1. Parameterized queries (preferred)
def safe_user_query(user_input: str):
conn = sqlite3.connect('app.db', uri=True)
cur = conn.cursor()
# ? placeholders are bound safely; no string interpolation
cur.execute("SELECT * FROM logs WHERE note = ?", (user_input,))
return cur.fetchall()
2. Read‑only database connection (prevents WRITE, DROP, ATTACH, etc.)
conn = sqlite3.connect('file:app.db?mode=ro', uri=True)

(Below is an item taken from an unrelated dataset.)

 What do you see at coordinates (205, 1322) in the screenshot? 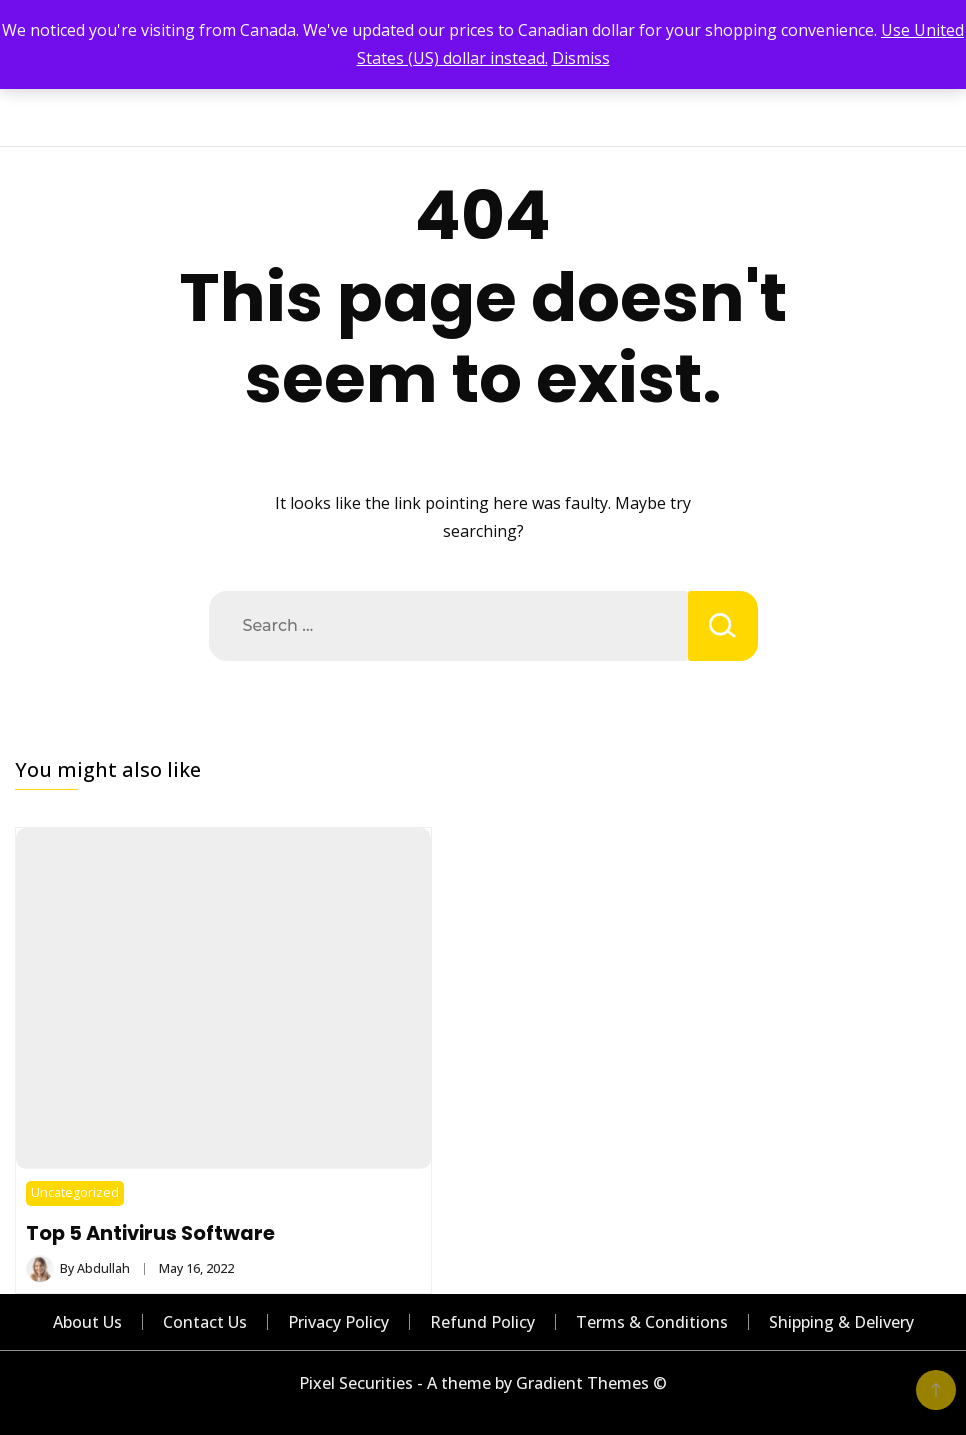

3. Authorizer callback to deny dangerous actions
import sqlite3
def authorizer(action, arg1, arg2, dbname, source):
# Allow only SELECT and PRAGMA read‑only queries
if action in (sqlite3.SQLITE_SELECT, sqlite3.SQLITE_PRAGMA):
return sqlite3.SQLITE_OK
# Deny everything else
return sqlite3.SQLITE_DENY
conn = sqlite3.connect('app.db')
conn.set_authorizer(authorizer)
4. When using higher‑level libraries (e.g., LangChain’s SQLDatabase tool), enable the built‑in sanitization and limit the exposed tables/columns via an allowlist.
from langchain.sql_database import SQLDatabase
db = SQLDatabase.from_uri("sqlite:///app.db", include_tables=['logs', 'products'])
# The library internally uses parameterized queries, so user input is safe.
Apply the principle of least privilege: the database user (or file permissions) should have only the rights needed for the intended operation (typically SELECT). Combine these controls with input validation (length limits, character allowlists) and output encoding to defend against secondary injection vectors.